I have spent a lot of time over the past week reflecting. I moved to Canada in 1997, straight into grade eight. My school was very multicultural. Making friends was hard for me, only due to my introverted nature, which at the time was amplified thanks to the language barrier.
We moved from a country that for the most part was not multicultural. My interactions, from what I recall, were only with people born and raised in Iran. So I cannot for the life of me remember how I integrated into a multicultural community. I don’t know if I had questions, or if my parents had given us lessons about equality before we got here. I do remember I chose to write an essay about racism that year, yet I can’t remember what would have provoked that. I do remember being genuinely confused by the concept though. How can you possibly judge someone based on the color of their skin?
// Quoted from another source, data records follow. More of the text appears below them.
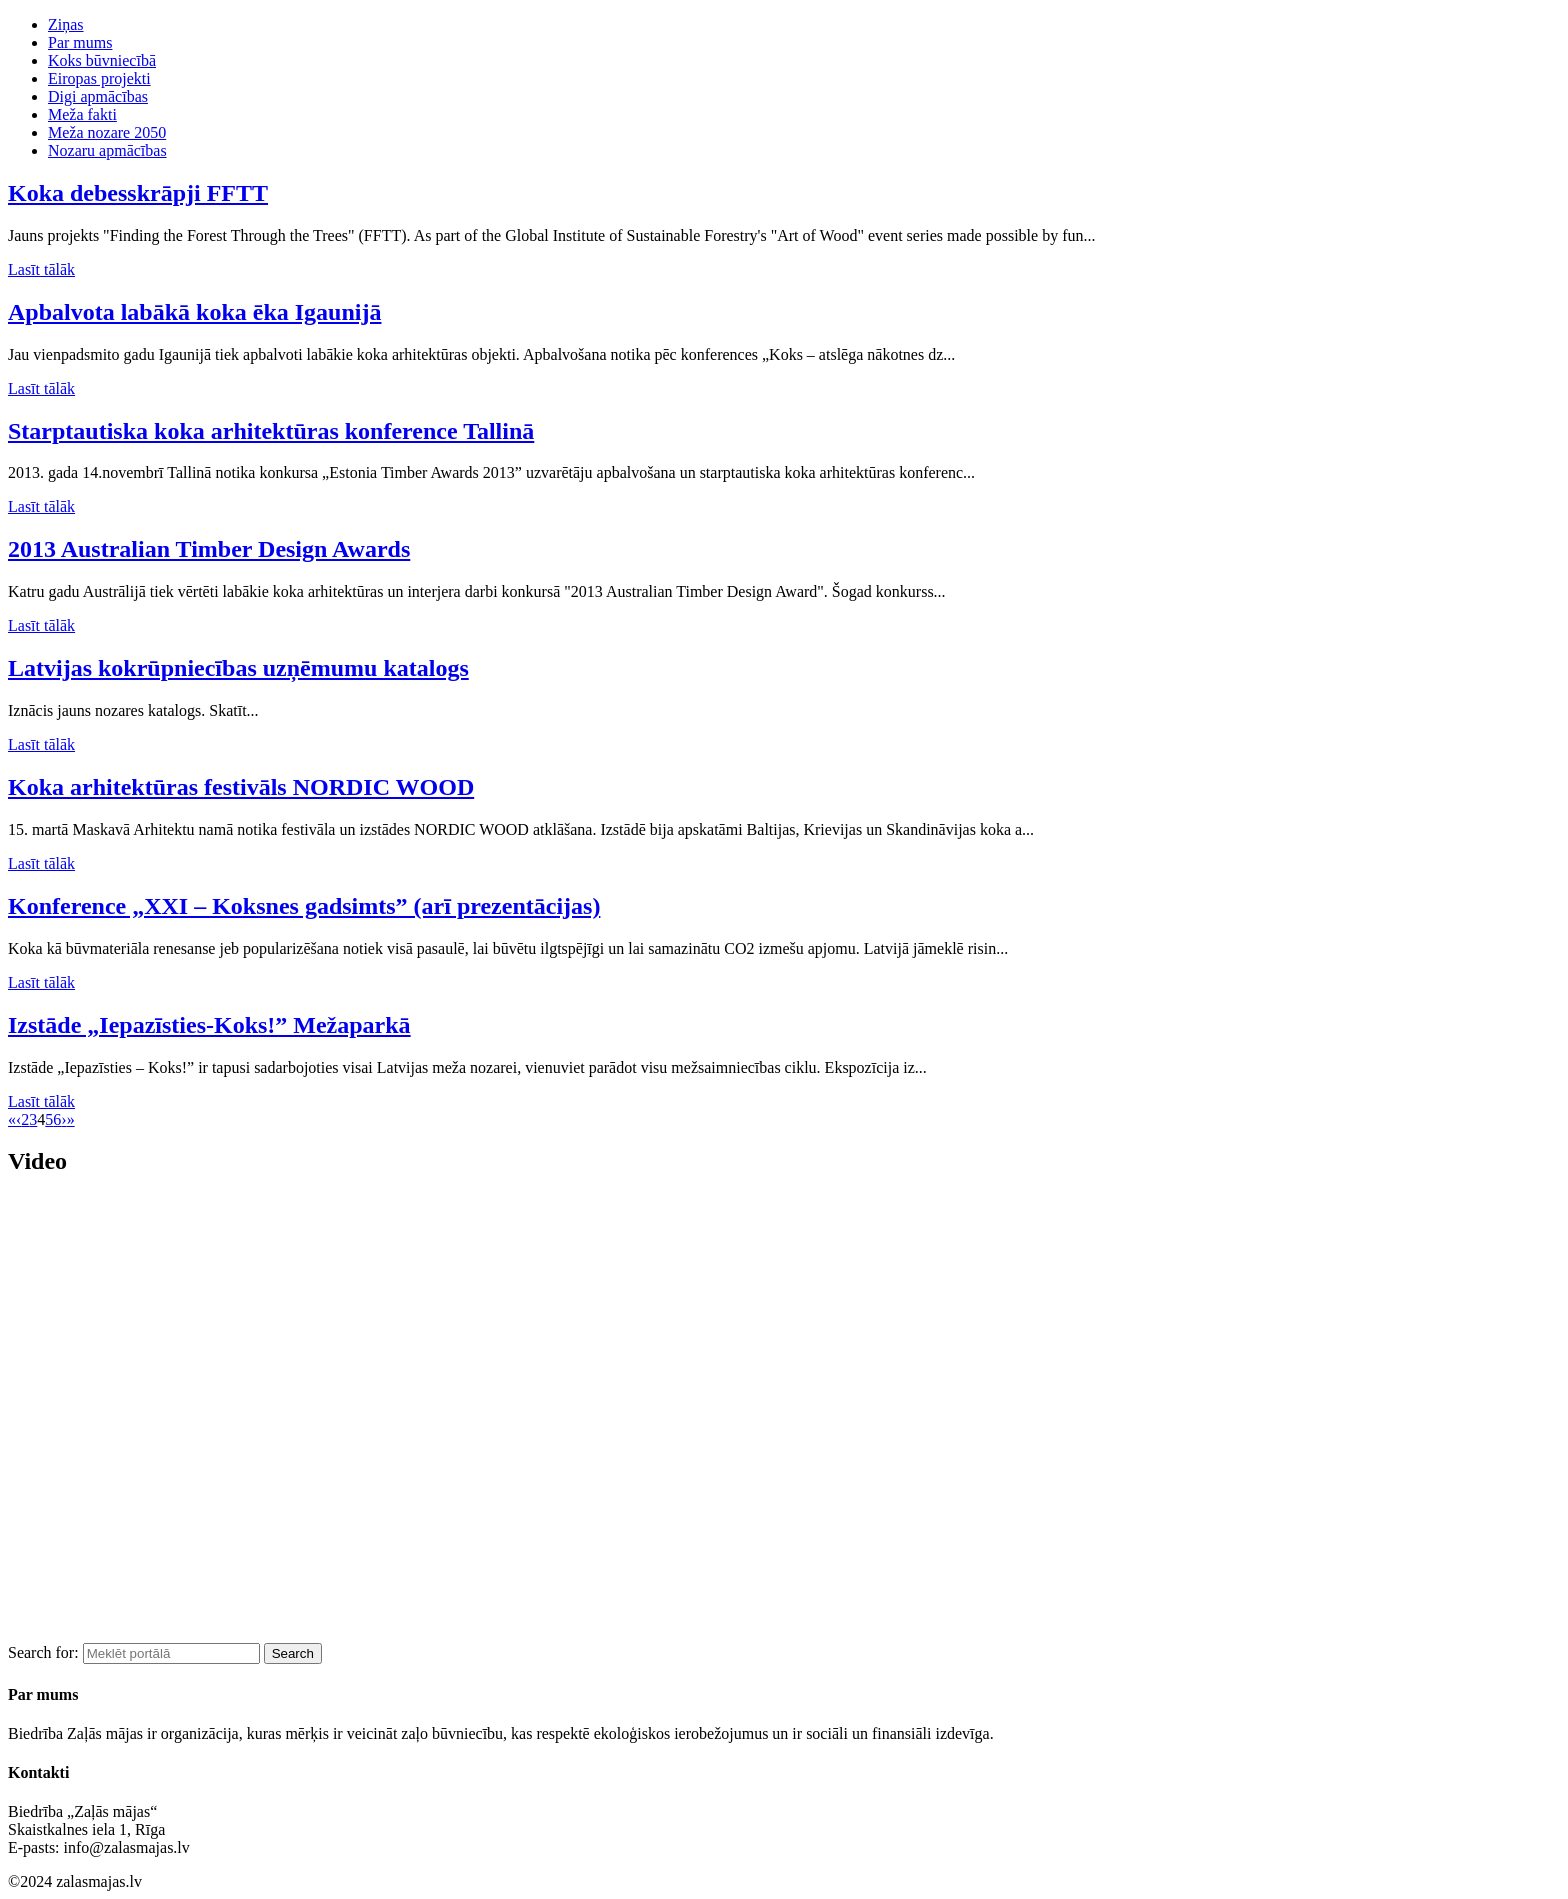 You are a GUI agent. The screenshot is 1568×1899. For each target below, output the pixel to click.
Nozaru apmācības (107, 150)
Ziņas (66, 24)
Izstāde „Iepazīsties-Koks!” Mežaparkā (209, 1025)
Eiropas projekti (99, 78)
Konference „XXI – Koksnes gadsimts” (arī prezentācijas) (304, 906)
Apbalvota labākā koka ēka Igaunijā (194, 312)
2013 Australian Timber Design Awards (209, 549)
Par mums (80, 42)
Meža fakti (82, 114)
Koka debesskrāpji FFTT (138, 193)
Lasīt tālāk (41, 269)
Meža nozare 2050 (107, 132)
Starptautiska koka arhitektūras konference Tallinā (271, 431)
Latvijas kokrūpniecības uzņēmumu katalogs (238, 668)
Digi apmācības (98, 96)
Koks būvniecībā (102, 60)
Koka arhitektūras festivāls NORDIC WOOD (241, 787)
My friends welcomed me with open arms. I got along with everyone and within my group of friends, there was no discrimination. We were so young. Acceptance came naturally. It was pure and beautiful.
Reflection, especially on things like this, often raises a lot of questions that we don’t always have answers to. So I had to ask my mother, “Did you teach us not to judge others based on race?” She was initially confused by my question, concerned that I thought she had reservations about my group of friends. After some clarification, she finally said, “I taught you about people’s rights, no matter their race. I taught you not to judge, and to appreciate humanity”. I can look back at my life and see that this makes sense, and yet, I don’t remember these lessons.
We have a lot of work to do. Myself included. And despite educating ourselves to the best of our abilities, we will never understand. But I do hope that all along, we also take the time and explore the source of our thoughts, the root of our beliefs, and triggers for our actions. Whatever those might be, I hope we actually take the time to discover them, and adjust them so we behave from a place of compassion. I hope we recognize that we are all connected. That, as Desmond Tutu says, our humanity is caught up , is inextricably bound up, in others. And, maybe most importantly, I hope we ask of each other “how can I do better”.
Our words, our thoughts and actions, are rooted in something. A seed that was planted in the pure garden of our minds long ago, either flourishes into beautiful flowers or spreads like weeds. I hope you water those flowers daily and pull those weeds out from the roots.